Among the entries below, find the line with "disruptive to your players." and the line with "reliability of the". Return exactly those lines and every line between them, but no pictures.

BEGIN Data shown

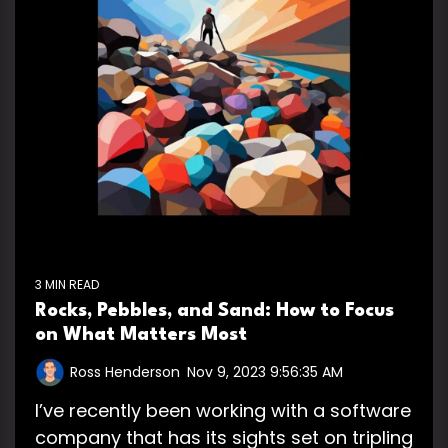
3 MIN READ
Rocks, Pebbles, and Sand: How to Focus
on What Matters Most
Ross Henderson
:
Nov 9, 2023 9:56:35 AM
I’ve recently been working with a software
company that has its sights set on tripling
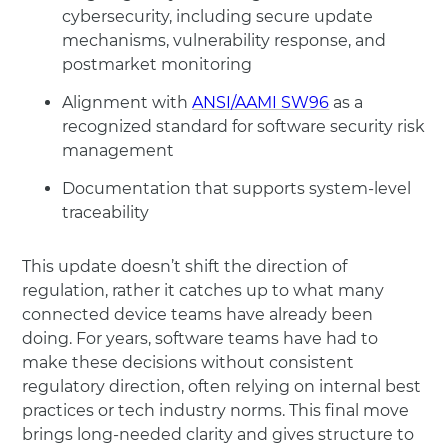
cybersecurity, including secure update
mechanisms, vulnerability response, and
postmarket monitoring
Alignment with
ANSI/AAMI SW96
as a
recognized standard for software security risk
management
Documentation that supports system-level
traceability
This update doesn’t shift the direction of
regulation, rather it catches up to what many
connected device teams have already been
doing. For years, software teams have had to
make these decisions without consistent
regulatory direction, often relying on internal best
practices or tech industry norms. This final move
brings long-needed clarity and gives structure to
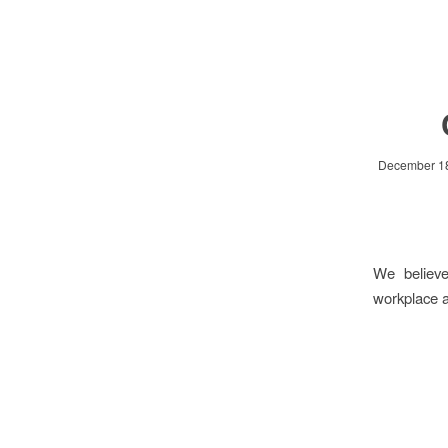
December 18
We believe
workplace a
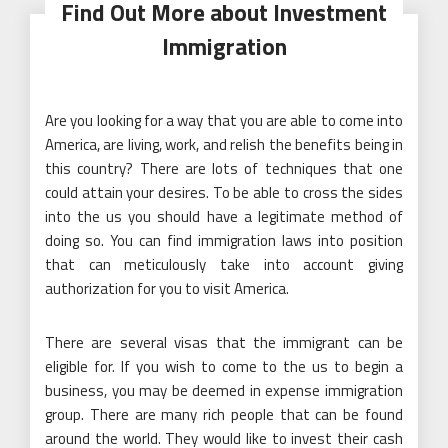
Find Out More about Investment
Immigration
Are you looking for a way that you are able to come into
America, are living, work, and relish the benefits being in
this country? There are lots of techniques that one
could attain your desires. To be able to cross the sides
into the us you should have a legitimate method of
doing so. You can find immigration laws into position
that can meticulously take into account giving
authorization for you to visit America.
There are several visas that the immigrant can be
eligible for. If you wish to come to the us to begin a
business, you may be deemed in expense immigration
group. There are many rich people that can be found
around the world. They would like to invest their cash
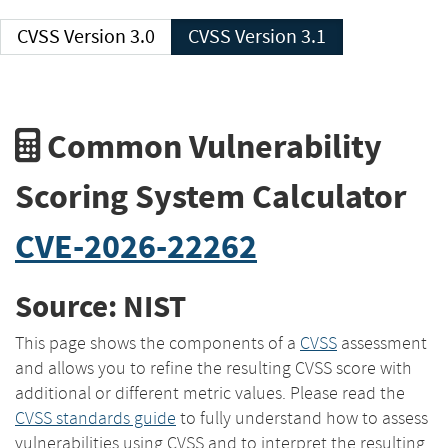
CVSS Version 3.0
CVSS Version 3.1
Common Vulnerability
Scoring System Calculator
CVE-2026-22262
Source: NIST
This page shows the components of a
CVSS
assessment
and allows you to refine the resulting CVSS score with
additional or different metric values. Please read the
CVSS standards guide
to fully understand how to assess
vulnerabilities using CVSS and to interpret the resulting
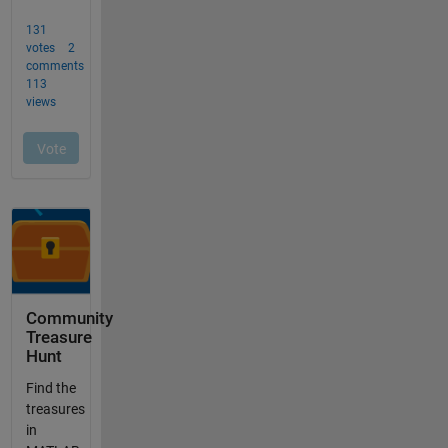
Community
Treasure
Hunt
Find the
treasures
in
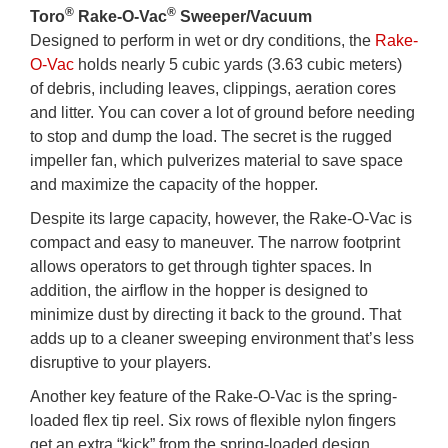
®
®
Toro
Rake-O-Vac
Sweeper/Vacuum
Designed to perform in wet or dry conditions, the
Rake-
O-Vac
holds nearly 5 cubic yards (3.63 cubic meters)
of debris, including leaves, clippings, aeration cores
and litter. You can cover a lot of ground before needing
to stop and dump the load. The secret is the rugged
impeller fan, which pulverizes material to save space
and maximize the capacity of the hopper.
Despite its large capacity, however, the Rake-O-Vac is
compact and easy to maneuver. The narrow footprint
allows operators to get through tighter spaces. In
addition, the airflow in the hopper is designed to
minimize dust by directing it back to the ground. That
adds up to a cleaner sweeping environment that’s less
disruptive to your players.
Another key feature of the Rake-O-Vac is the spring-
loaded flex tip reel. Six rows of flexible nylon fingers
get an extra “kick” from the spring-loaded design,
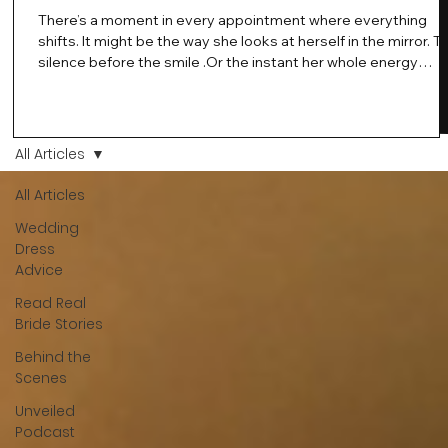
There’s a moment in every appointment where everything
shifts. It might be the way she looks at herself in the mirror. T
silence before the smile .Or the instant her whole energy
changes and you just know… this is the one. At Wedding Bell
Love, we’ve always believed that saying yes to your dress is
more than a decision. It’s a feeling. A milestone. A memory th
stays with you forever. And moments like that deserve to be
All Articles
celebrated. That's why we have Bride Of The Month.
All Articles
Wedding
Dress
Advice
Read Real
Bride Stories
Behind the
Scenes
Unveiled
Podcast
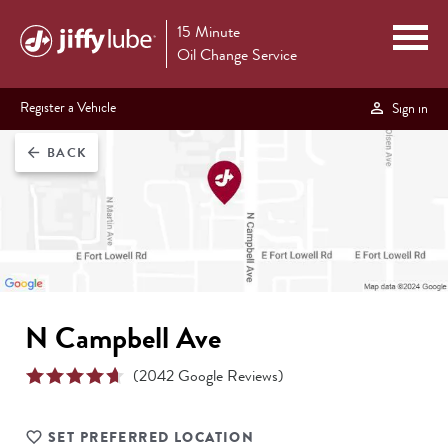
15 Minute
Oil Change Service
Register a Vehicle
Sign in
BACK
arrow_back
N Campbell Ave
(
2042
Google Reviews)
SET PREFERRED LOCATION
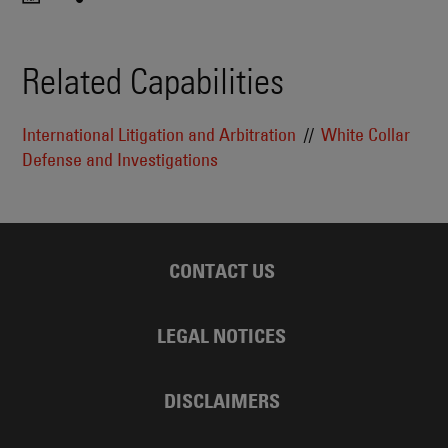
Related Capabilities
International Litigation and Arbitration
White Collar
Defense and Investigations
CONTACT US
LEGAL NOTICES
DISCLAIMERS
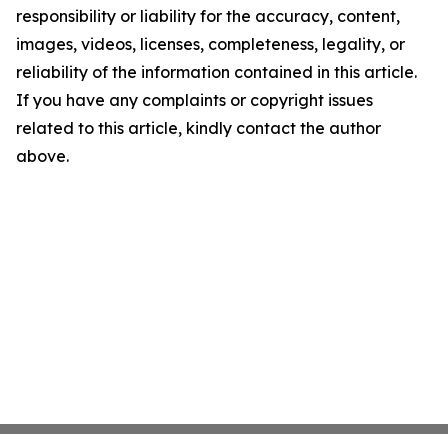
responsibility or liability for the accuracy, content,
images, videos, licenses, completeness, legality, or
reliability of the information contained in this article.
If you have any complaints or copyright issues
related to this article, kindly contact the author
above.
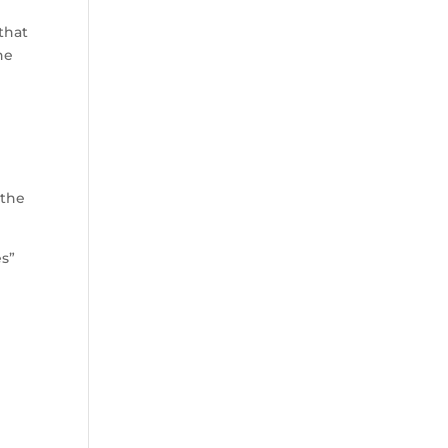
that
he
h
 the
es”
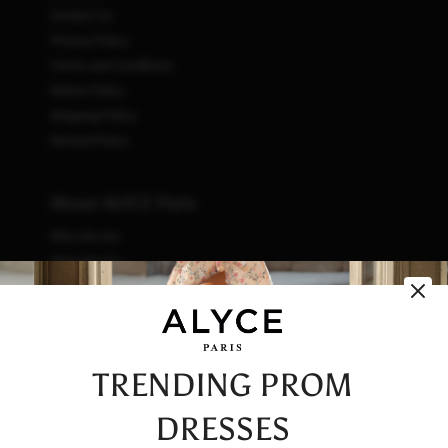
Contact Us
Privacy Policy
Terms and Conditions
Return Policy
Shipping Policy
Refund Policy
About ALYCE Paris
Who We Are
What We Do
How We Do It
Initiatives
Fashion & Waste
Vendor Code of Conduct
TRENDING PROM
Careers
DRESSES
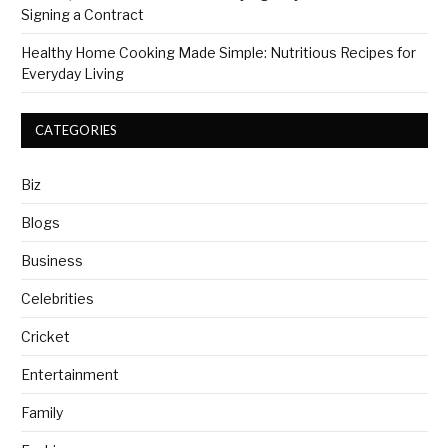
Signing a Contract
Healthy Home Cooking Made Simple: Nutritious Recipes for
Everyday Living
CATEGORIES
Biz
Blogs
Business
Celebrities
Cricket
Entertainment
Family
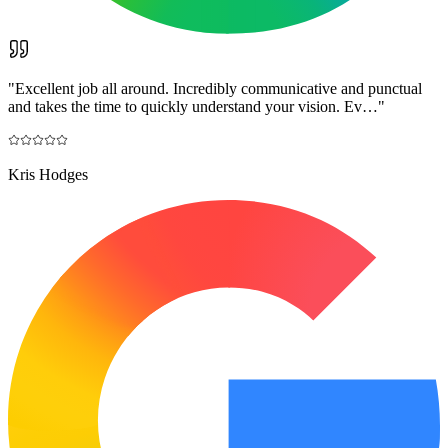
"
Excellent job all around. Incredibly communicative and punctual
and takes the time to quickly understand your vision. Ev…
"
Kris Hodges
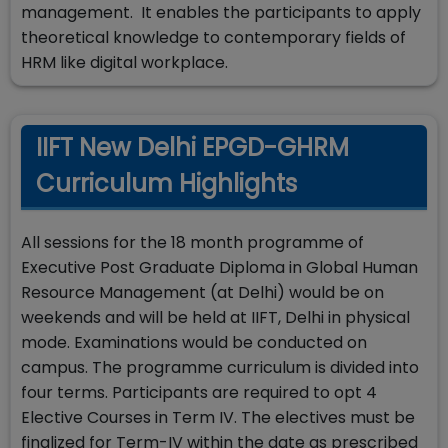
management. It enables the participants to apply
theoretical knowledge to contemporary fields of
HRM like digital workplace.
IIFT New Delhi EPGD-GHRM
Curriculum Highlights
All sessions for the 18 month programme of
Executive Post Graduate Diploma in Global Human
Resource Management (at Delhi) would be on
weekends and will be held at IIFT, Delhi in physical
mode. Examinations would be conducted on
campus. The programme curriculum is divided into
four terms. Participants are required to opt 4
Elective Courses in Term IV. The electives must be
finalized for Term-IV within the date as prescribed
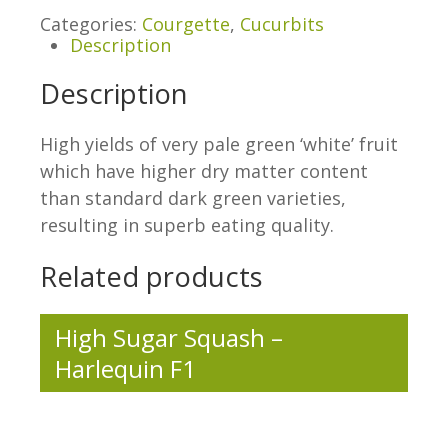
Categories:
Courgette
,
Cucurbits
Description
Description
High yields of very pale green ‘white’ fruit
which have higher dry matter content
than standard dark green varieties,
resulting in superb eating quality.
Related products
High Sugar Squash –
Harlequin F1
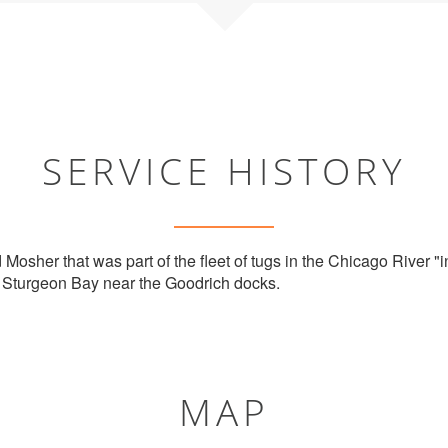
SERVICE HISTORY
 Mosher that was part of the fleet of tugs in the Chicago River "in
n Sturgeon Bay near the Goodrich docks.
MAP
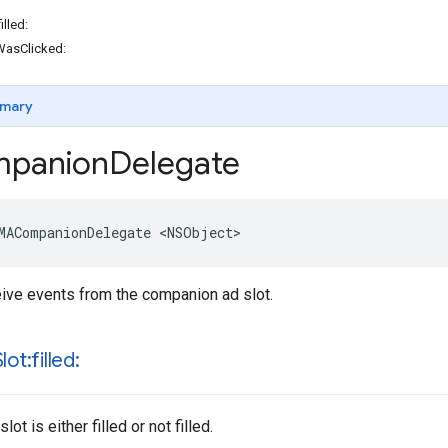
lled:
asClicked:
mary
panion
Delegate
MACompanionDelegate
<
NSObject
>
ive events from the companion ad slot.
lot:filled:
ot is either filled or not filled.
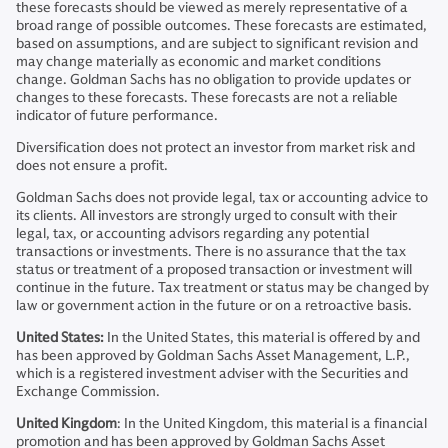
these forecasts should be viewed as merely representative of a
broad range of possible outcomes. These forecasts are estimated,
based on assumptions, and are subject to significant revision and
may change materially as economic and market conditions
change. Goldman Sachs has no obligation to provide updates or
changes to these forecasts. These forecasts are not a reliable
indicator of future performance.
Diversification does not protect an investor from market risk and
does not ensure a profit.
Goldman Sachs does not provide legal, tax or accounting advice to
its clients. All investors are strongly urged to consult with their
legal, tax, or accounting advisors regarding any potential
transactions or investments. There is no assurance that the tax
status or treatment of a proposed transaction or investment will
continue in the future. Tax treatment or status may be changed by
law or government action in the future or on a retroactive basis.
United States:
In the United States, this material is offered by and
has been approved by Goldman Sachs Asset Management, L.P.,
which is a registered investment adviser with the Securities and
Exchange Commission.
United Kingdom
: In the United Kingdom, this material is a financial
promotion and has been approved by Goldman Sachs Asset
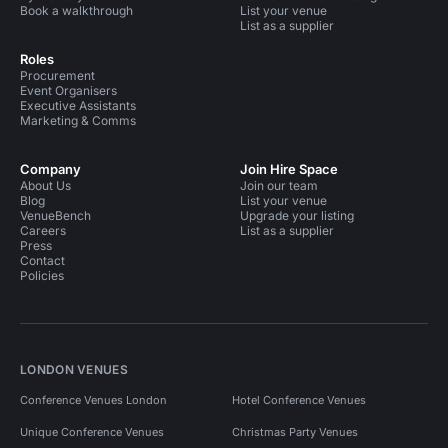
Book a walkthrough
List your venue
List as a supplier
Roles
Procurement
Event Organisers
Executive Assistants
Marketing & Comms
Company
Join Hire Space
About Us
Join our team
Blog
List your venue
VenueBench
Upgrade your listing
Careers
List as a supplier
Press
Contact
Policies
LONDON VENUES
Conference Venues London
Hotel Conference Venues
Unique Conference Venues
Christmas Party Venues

END Data shown

Reply ::
disruptive to your players.
Another key feature of the Rake-O-Vac is the spring-
loaded flex tip reel. Six rows of flexible nylon fingers
get an extra “kick” from the spring-loaded design,
There’s a moment in every appointment where everything
shifts. It might be the way she looks at herself in the mirror. T
silence before the smile .Or the instant her whole energy
changes and you just know… this is the one. At Wedding Bell
Love, we’ve always believed that saying yes to your dress is
more than a decision. It’s a feeling. A milestone. A memory th
stays with you forever. And moments like that deserve to be
All Articles
celebrated. That's why we have Bride Of The Month.
All Articles
Wedding
Dress
Advice
Read Real
Bride Stories
Behind the
Scenes
Unveiled
Podcast
15 Minute
Oil Change Service
Register a Vehicle
Sign in
BACK
arrow_back
N Campbell Ave
(
2042
Google Reviews)
SET PREFERRED LOCATION
Related Capabilities
International Litigation and Arbitration
White Collar
Defense and Investigations
CONTACT US
LEGAL NOTICES
DISCLAIMERS
responsibility or liability for the accuracy, content,
images, videos, licenses, completeness, legality, or
reliability of the information contained in this article.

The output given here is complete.